Work instructions: The listing below is to be duplicated exactly, with every picture omitted.

Material shown:
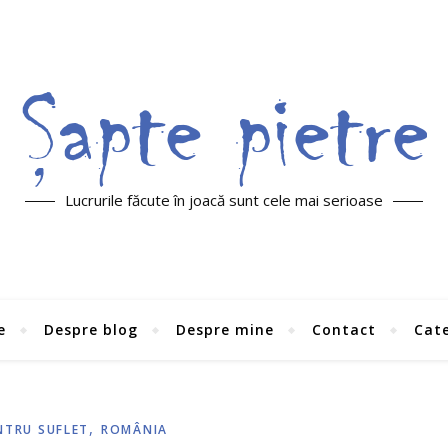
Lucrurile făcute în joacă sunt cele mai serioase
e
Despre blog
Despre mine
Contact
Cate
,
NTRU SUFLET
ROMÂNIA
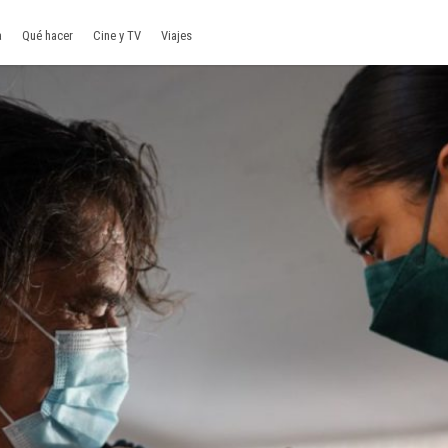
a
Qué hacer
Cine y TV
Viajes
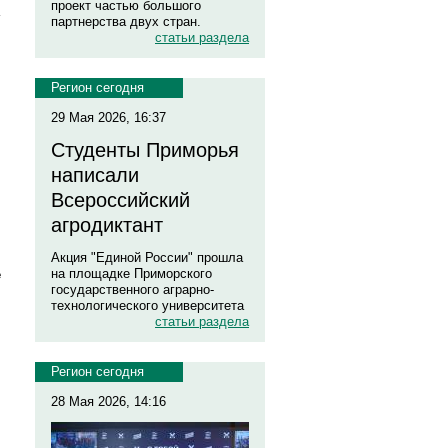
проект частью большого
партнерства двух стран.
статьи раздела
Регион сегодня
29 Мая 2026, 16:37
Студенты Приморья
написали
Всероссийский
агродиктант
Акция "Единой России" прошла
на площадке Приморского
е
государственного аграрно-
технологического университета
статьи раздела
Регион сегодня
28 Мая 2026, 14:16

Answer for this exercise:
Lucrurile făcute în joacă sunt cele mai serioase
e
Despre blog
Despre mine
Contact
Cate
,
NTRU SUFLET
ROMÂNIA
a
Qué hacer
Cine y TV
Viajes
проект частью большого
партнерства двух стран.
статьи раздела
Регион сегодня
29 Мая 2026, 16:37
Студенты Приморья
написали
Всероссийский
агродиктант
Акция "Единой России" прошла
на площадке Приморского
е
государственного аграрно-
технологического университета
статьи раздела
Регион сегодня
28 Мая 2026, 14:16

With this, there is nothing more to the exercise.